[Collection entries]
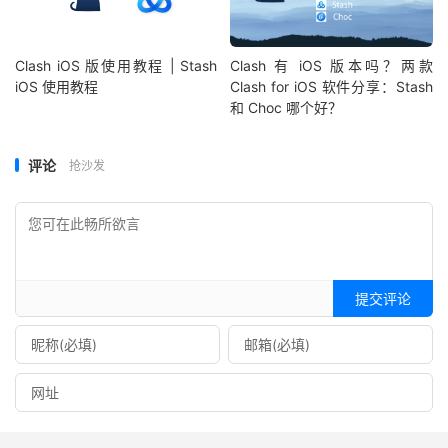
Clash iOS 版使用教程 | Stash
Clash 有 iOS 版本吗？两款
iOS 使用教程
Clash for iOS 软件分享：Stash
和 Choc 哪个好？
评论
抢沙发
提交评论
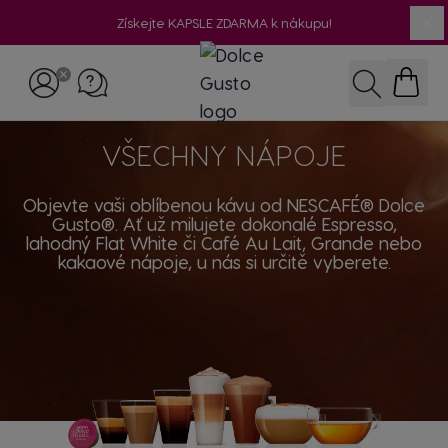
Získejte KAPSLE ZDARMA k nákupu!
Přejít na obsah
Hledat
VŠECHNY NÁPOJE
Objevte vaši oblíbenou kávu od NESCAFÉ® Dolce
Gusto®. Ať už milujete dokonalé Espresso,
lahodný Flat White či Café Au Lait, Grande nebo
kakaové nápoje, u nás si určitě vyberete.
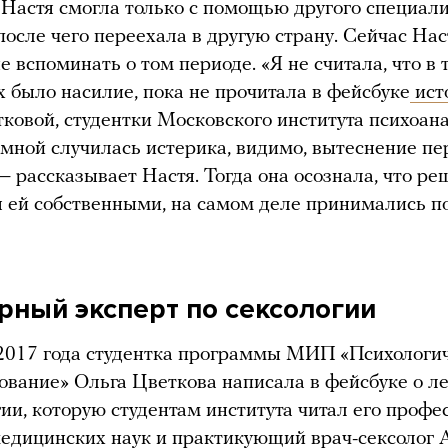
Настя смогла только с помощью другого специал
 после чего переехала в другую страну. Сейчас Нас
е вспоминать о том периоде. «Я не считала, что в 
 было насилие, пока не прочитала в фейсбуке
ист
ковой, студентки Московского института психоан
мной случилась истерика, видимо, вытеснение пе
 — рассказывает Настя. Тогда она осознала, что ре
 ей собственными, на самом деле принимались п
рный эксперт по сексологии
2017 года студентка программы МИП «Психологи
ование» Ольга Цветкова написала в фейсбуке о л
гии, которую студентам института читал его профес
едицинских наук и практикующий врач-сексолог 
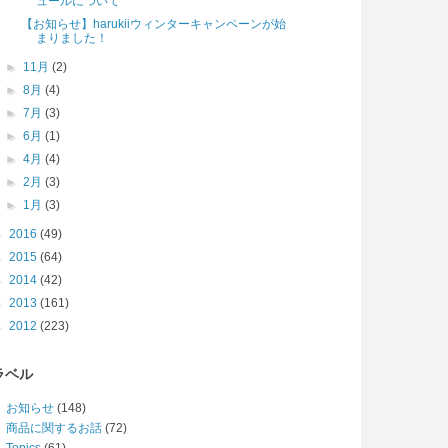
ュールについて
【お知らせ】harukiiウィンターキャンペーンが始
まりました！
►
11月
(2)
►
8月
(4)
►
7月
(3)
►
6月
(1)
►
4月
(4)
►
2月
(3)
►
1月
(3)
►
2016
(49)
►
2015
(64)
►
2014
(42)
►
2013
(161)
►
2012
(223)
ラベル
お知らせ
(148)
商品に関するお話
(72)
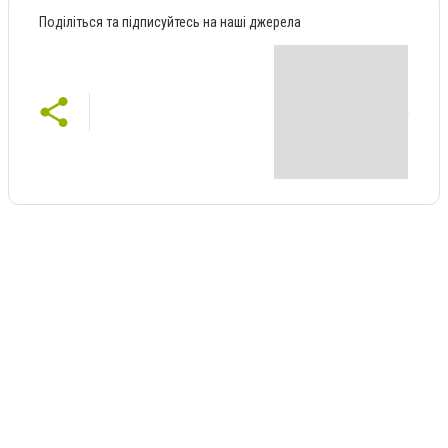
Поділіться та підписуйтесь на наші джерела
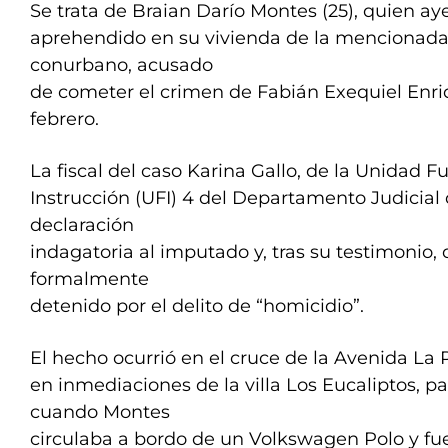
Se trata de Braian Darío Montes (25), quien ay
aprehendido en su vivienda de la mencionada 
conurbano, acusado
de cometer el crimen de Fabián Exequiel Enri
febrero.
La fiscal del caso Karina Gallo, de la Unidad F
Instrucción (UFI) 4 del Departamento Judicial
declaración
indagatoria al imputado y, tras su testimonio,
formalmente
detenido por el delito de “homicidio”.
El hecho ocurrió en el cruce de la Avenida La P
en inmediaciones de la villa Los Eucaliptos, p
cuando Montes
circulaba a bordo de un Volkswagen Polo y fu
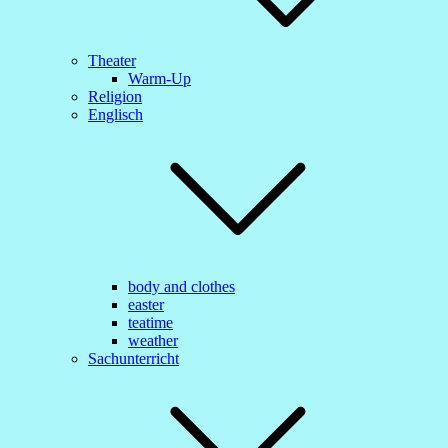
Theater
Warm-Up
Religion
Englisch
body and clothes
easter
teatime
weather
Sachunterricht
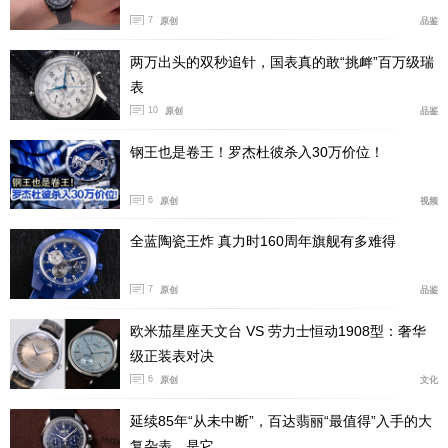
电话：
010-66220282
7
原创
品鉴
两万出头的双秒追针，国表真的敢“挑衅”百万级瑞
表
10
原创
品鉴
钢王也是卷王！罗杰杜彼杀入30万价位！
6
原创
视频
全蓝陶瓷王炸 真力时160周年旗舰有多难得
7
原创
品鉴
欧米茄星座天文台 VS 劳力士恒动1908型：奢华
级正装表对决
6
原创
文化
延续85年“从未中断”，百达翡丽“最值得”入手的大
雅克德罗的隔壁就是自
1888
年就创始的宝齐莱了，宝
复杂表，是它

**YOUR TASK:**
Go through the records. Copy each line where "Stash" appears.

**OUTPUT OF THE EXERCISE:**
Clash iOS 版使用教程 | Stash
Clash for iOS 软件分享：Stash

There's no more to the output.